En plein procès en appel des suicides chez France Télécom, lesquels avaient traumatisé l’entreprise entre 2009 et 2010, l’opérateur historique a initié des enquêtes concernant les cas de deux salariés qui ont récemment mis fin à leurs jours. L’objectif est, notamment, de déterminer si ces drames sont liés au travail.Deux salariés d'Orange ont récemment mis fin à leurs jours. Le premier s'est suicidé le 25 mai dernier à Draguignan. Il était en arrêt maladie et s'est pendu sur son lieu de travail, explique un communiqué du syndicat Sud. Le second était également arrêté. Il s'est pendu à Troyes, dans le jardin de son domicile, le 5 juin, explique Pascale Abdessamad, de Sud. Aux yeux du syndicat, il ne fait « aucun doute » que ces deux suicides sont en « lien avec le travail ».

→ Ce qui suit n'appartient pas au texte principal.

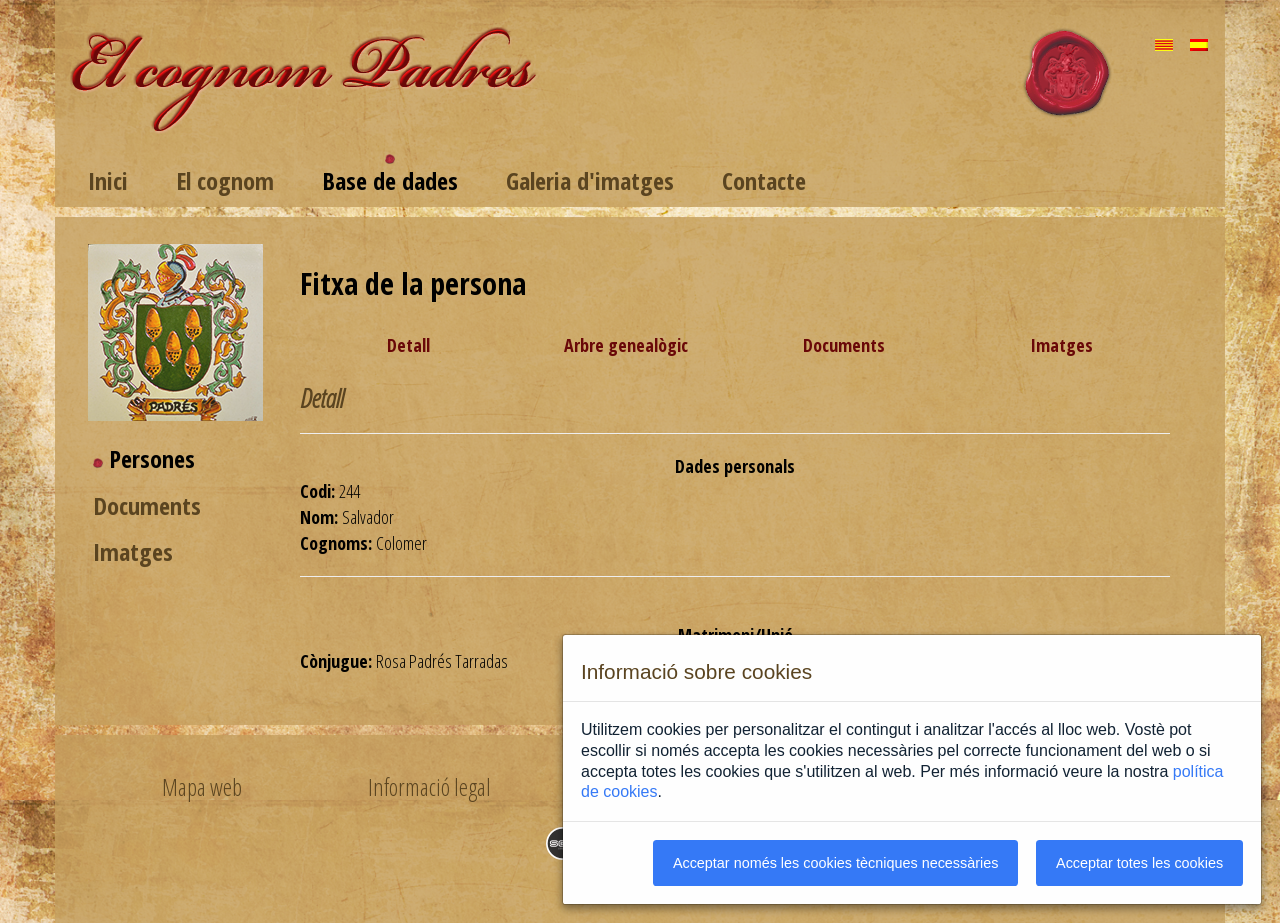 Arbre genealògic (626, 345)
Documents (147, 505)
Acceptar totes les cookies (1139, 863)
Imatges (133, 551)
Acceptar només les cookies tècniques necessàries (836, 863)
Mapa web (202, 787)
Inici (108, 180)
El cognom (225, 180)
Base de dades (390, 180)
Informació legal (429, 787)
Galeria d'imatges (590, 180)
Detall (408, 345)
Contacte (764, 180)
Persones (152, 458) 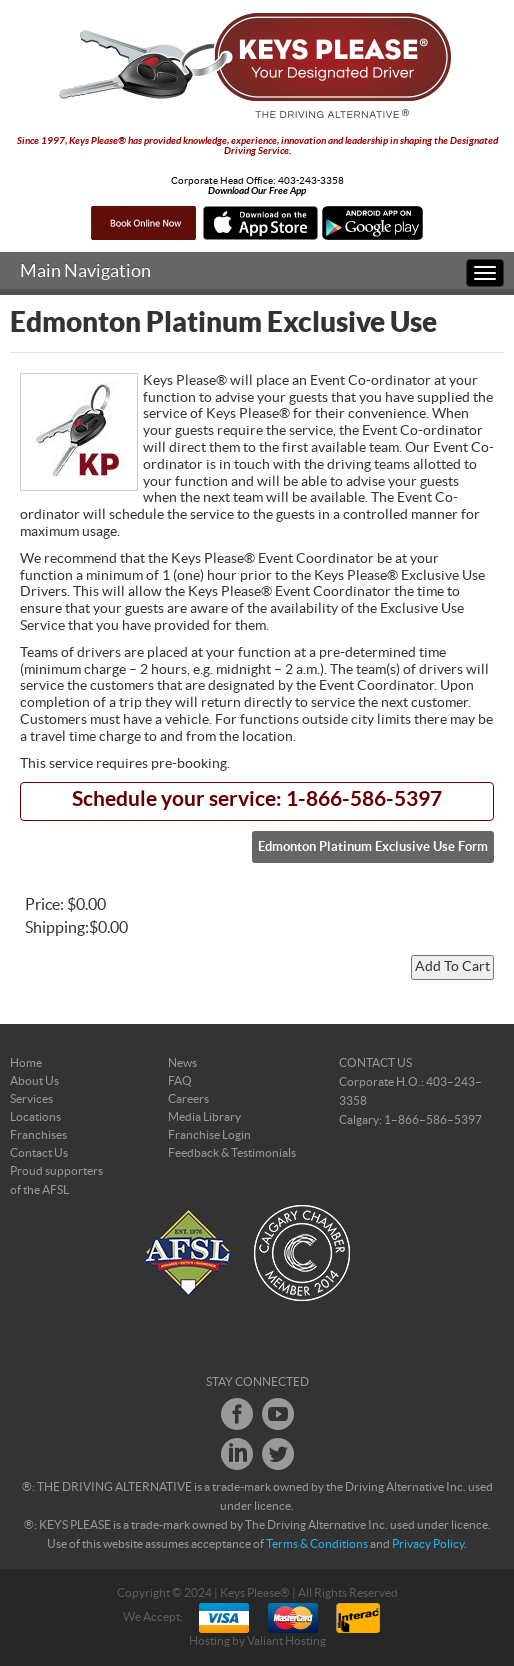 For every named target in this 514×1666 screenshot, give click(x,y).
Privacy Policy (428, 1544)
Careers (188, 1099)
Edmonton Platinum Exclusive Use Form (373, 847)
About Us (34, 1081)
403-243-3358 (311, 181)
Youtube (278, 1414)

Dans le cas de Draguignan, la question se pose, dans la mesure où le salarié a choisi son lieu de travail pour mettre fin à ses jours. Concernant le salarié qui s'est suicidé à Troyes, le syndicat s'appuie sur une lettre « explicite » de sa veuve. Dans cette missive, datée du 9 juin et envoyée à la direction d'Orange et aux élus de la Commission santé, sécurité et conditions de travail (CSSCT), elle évoque le profond mal-être de son mari au travail, et la dégradation de son état psychologique. « Il se plaignait d'une surcharge de travail, du non-remplacement des gens qui quittaient le service pour diverses raison », écrit-elle.
Un contexte sensible
Dans son communiqué, Sud évoque un troisième suicide récent d'un salarié d'Orange en France. Interrogée par La Tribune, Pascale Abdessamad affirme qu'il s'est produit « au même moment que celui de Draguignan ». Mais elle ignore sa date exacte. Selon une source proche du dossier, il se serait déroulé à Epinal. Pascale Abdessamad admet disposer, pour le moment, de peu d'informations sur ce qui s'est passé. Elle n'exclut pas, toutefois, qu'il puisse y avoir un lien avec le travail. Un porte-parole d'Orange affirme que ce suicide serait lié à des circonstances personnelles.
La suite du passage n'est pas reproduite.